This is kind of hard to write about. I still find that some things are triggering to me.
But then I remember how my sobriety ended last time. One drink and I felt like I was back to the "real me" and wondering why in the hell I'd ever gotten sober in the first place. Then another ten year drinking span... Trying to avoid that.
Anyway, I started drinking with a lot of people. There was always someone to party with any day of the week. I discovered day drinking and thought the guy that introduced me was a genius. I started taking cups to work. Soon I was the one introducing others to my favorite bar tenders and to deviant drinking. My drinking came first above all else. I realized that no one could hurt me and if they did I'd take a shot. I realized that if I was lonely I could walk into a bar. I also saw that I could hustle and get things by hanging out with drunk guys, which also meant I was having a lot of promiscuous sex. The sex was mostly good and times were roaring and I felt cool, well-liked and with rock solid self-esteem.
Problems followed of course. I got pregnant, had to take a paternity test because I wasn't sure whose he was. I didn't want a child, but my mom hated me out of having an abortion. I lost my license and car and walked my ass to doctor's appointments with the shame of passing by neighbors who knew me as the party girl and the pregnancy looked like a joke. My boyfriend left me when my son was a year old. I was already experiencing bad post-partum and my obsession for my bf left me in a dark place feeling like I couldn't go on. Now I had a child I didn't want. I moved places because I couldn't stand to see the things we shared together. Both my child and I had a seizure in the following two months...his from a high fever, mine from what I believed was a broken heart, but probably alcohol withdrawal as well. A counselor over prescribed Clonazapan so I started taking those regularly while drinking. This combo lead me to go crazy and check myself into rehab. In treatment I did everything they encouraged, got my license back, but secretly planned on drinking better when I got out. When treatment ended I moved into a sober living house. Within three days I was walking in the doors drunk and getting the boot. I moved in with a guy I met at AA and caused him to relapse. We went into a full drinking spree all this time while I had my son. He managed to keep his job even though we were throwing back caseloads of beer. All throughout this time I had come to love my son and was trying to keep him away from the craziness as much as possible, dropping him off at his grandma's, etc. Trying to do fun things with him and teach him. That change occurred in treatment.

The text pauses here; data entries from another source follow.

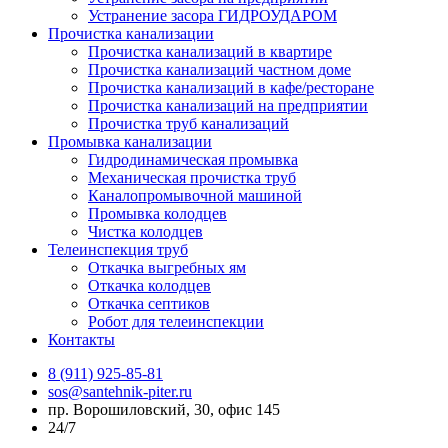
Устранение засора ГИДРОУДАРОМ
Прочистка канализации
Прочистка канализаций в квартире
Прочистка канализаций частном доме
Прочистка канализаций в кафе/ресторане
Прочистка канализаций на предприятии
Прочистка труб канализаций
Промывка канализации
Гидродинамическая промывка
Механическая прочистка труб
Каналопромывочной машиной
Промывка колодцев
Чистка колодцев
Телеинспекция труб
Откачка выгребных ям
Откачка колодцев
Откачка септиков
Робот для телеинспекции
Контакты
8 (911) 925-85-81
sos@santehnik-piter.ru
пр. Ворошиловский, 30, офис 145
24/7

That relationship didn't last long, within a half a year things went sour and he had me evicted. Without family to go with, we moved into a homeless shelter for a month. Instead of feeling pity and like I had hit rock bottom I decided to "make it fun" by sneaking drinks into the facility and my son's father joined us with his guitar.
For a long time this attitude of minimizing the bad and "making things fun" was my special way of making alcohol fit in my life. I really believed it was helping me even though when I look back none of this would have even happened had I not taken that first drink.
My life continued to spiral out f control. I moved to Cali with my kids dad, got pregnant again. This pregnancy I drank through as my relationship with the kids father deteriorated. We lived together than broke up, moved back in together than broke up. Eventually, I moved out for good, but I was pregnant again.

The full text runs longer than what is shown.